A deserção nos grupos mediúnicos kardecistas


A mediunidade é uma predisposição do espírito que antecede à crença espírita, ou seja, é possível ser médium sem ser espírita.

Mediunidade, portanto, não é uma questão de escolha, de opção, ainda que o seu exercício o seja.

Ser espírita, por sua vez, é uma questão de escolha sendo que, por alguma razão, às vezes clara, outras nem tanto, a pessoa decide ser espírita.

É muito comum pessoas, que manifestam mediunidade, buscarem a doutrina espírita no sentido de melhor compreender o fenômeno e o tornarem algo mais administrável em suas vidas.

Sabemos também de pessoas que por uma série de razões, mesmo manifestando a faculdade mediúnica, nunca se aproximaram da doutrina espírita.

Para melhor enfocarmos a questão precisamos distinguir claramente o que é ser espírita e o que é ser médium.

Espírita é quem adota a visão de mundo espírita e pratica seus postulados.
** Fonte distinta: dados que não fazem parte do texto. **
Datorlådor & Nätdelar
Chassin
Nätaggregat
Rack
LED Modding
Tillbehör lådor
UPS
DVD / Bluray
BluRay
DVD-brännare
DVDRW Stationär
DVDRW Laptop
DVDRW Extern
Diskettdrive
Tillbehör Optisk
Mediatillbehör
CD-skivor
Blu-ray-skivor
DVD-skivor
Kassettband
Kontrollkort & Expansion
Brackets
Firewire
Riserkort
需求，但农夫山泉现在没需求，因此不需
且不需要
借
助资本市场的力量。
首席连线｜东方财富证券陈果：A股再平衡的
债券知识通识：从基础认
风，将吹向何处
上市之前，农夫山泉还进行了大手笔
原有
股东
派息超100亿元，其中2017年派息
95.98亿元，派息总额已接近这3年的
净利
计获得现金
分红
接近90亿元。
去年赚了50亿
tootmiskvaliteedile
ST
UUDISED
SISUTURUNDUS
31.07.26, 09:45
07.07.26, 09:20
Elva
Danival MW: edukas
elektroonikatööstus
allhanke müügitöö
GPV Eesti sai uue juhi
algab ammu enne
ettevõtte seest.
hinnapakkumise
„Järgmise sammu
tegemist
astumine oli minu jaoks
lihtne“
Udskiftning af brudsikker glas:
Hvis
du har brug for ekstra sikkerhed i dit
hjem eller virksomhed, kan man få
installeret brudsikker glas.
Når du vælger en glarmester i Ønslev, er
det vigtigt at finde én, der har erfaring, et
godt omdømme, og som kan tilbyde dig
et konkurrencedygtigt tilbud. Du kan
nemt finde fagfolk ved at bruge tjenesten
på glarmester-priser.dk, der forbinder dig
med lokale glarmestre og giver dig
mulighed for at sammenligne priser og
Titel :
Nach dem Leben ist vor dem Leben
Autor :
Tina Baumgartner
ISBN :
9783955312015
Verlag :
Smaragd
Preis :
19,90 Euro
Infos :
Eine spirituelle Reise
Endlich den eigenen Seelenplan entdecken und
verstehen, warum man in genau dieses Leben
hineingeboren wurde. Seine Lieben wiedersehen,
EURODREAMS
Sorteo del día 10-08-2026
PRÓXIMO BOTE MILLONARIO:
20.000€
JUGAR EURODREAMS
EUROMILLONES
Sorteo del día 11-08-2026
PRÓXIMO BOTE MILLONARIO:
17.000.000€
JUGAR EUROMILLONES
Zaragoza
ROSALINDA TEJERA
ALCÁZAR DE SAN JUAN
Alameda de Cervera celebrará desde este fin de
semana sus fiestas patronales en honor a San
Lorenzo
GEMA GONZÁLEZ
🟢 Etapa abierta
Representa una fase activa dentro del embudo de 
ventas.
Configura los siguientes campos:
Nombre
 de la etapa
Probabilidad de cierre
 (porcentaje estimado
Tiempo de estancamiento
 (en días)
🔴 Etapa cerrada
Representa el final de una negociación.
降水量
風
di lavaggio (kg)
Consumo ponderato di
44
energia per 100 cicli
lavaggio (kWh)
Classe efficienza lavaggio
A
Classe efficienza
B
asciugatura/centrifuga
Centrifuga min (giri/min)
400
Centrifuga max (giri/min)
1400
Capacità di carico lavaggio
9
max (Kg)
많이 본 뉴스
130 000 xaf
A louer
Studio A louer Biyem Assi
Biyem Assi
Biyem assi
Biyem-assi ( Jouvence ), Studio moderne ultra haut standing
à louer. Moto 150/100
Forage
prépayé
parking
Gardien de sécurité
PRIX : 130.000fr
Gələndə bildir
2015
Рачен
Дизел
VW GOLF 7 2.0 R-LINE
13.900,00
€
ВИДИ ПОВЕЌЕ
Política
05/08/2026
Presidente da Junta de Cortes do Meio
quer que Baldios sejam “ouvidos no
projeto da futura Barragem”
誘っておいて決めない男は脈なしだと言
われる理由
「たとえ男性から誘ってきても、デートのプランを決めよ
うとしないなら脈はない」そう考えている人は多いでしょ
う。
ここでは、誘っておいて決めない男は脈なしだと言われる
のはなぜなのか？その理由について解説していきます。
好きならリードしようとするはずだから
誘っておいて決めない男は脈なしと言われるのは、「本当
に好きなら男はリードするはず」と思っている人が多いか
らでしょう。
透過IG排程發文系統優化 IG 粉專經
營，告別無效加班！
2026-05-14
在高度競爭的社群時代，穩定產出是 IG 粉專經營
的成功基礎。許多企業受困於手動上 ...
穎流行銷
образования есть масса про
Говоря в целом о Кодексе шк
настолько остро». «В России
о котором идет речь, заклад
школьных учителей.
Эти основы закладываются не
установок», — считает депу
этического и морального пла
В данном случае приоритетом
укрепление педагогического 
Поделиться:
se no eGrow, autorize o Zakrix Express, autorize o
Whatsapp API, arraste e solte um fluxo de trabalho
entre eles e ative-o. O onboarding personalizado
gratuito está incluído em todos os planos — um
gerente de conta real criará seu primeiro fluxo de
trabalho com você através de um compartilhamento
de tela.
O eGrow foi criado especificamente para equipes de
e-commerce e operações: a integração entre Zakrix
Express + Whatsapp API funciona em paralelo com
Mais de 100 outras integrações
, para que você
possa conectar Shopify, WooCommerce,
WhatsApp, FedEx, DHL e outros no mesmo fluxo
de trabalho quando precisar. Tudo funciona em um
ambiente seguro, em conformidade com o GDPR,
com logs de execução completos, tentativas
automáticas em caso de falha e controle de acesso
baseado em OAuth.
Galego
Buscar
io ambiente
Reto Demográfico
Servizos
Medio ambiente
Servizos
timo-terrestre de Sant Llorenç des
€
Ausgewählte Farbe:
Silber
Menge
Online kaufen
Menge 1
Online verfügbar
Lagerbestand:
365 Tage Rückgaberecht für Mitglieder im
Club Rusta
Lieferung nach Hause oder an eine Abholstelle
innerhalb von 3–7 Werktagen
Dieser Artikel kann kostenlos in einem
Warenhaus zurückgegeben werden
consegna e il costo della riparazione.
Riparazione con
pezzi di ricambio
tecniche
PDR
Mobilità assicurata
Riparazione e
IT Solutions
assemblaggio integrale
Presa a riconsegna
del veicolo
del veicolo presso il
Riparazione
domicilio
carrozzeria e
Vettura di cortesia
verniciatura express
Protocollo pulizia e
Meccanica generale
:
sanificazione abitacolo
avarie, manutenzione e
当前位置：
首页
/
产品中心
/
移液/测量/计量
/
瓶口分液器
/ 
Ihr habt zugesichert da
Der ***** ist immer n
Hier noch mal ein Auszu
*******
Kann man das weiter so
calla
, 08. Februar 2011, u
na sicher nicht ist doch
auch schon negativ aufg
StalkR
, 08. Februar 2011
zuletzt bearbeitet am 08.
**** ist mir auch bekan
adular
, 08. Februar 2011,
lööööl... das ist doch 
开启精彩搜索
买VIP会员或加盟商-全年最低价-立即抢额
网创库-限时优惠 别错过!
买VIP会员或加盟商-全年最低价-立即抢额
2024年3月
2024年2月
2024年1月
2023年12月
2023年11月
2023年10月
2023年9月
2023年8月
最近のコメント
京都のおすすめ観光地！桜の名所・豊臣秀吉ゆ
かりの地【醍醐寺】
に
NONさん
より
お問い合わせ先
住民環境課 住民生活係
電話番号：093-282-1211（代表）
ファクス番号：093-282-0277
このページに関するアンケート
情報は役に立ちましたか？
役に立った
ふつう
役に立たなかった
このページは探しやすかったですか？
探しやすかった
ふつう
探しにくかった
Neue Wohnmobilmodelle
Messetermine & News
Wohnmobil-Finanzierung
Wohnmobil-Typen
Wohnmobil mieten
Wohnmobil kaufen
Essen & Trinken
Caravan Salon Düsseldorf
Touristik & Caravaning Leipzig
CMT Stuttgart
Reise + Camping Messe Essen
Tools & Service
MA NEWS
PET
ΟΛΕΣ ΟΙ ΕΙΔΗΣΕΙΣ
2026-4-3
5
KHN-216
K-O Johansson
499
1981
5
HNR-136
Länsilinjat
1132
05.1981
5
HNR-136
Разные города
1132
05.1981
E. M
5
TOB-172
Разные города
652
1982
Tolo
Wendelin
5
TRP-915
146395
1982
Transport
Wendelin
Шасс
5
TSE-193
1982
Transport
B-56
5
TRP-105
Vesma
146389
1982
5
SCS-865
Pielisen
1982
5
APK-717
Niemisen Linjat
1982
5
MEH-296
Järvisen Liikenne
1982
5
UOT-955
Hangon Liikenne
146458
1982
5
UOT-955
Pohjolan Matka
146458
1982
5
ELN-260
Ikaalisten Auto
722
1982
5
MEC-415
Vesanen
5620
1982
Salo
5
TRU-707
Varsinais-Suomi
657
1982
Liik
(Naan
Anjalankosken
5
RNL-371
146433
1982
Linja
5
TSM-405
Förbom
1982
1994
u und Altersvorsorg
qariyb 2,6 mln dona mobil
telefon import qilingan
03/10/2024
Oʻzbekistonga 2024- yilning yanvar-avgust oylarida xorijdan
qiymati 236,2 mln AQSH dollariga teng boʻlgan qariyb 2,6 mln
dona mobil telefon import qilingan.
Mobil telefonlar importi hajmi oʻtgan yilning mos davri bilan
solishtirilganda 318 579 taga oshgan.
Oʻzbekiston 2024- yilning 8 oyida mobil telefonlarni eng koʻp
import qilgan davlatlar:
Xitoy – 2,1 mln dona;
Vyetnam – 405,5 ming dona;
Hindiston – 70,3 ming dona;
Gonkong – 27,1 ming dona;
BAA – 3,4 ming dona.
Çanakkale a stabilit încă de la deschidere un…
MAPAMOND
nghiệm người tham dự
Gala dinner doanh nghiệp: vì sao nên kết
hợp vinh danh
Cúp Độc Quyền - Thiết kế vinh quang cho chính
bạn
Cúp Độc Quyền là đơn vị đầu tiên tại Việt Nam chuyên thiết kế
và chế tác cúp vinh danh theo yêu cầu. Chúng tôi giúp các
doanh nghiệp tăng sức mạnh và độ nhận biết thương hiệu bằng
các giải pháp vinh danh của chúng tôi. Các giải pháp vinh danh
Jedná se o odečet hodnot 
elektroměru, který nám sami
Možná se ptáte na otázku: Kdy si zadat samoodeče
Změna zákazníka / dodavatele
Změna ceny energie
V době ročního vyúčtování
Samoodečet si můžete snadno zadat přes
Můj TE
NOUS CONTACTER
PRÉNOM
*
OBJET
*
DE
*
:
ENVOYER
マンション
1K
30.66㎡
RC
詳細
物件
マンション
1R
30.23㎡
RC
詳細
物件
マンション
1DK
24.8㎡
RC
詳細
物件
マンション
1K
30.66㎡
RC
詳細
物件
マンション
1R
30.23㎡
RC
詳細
Médium é o ser humano dotado da faculdade mediúnica que permite a comunicação entre o mundo material e o espiritual.

É, portanto, perfeitamente possível ao ser humano ser espírita sem ser médium.

Nos interessa, para efeito deste artigo, o médium-espírita.

Culturalmente somos herdeiros de uma religiosidade dogmática que nos é passada de geração em geração.

Alguns rompem com essa herança e buscam outras formas de compreender o mundo espiritual, sendo que outros a renegam por completo assumindo uma postura atéia ou agnóstica.

De qualquer forma a simpatia pela doutrina  espírita está muito ligada ao conjunto de fenômenos e respostas que ela apresenta e à sua capacidade de explicar satisfatoriamente o que outras visões não conseguem.

Quando a adoção do espiritismo se dá por essa razão é muito raro que o espírita deixe de ser espírita para retornar a uma visão mais ortodoxa.

Diferentemente de quando a simpatia decorre de modismos ou de empolgação influenciada pela mídia, por exemplo.

De qualquer forma a caminhada espírita kardecista tem um começo e esse começo está ligado ao estudo, principalmente das obras básicas.

Toda a caminhada do espírita representa o estudo intermitente das obras do codificador, bem como de outras tantas que as esclarecem e aprofundam.

Não há atalhos nessa caminhada.

A faculdade mediúnica por si só não confere conhecimento ou autoridade ao espírita.

Só o que confere conhecimento e autoridade ao espírita é o estudo e o raciocínio aliado logicamente à pratica da caridade e a uma conduta moral irrepreensível.

Cada centro espírita estabelece seus próprios critérios quanto ao acesso de seus membros ao trabalho mediúnico que desenvolve.

Acreditamos que boa parte dos problemas relacionados à deserção estão ligados aos critérios de acesso.

Algumas casas espíritas possuem critérios rígidos de acesso exigindo que o interessado, no caso das casas ligadas a FEB ( Federação Espírita Brasileira), conclua todos os módulos do ESDE ( Estudo Sistematizado da Doutrina Espírita) juntamente com os cursos voltados para a prática da mediunidade. Isso leva em média de três a quatro anos de estudos.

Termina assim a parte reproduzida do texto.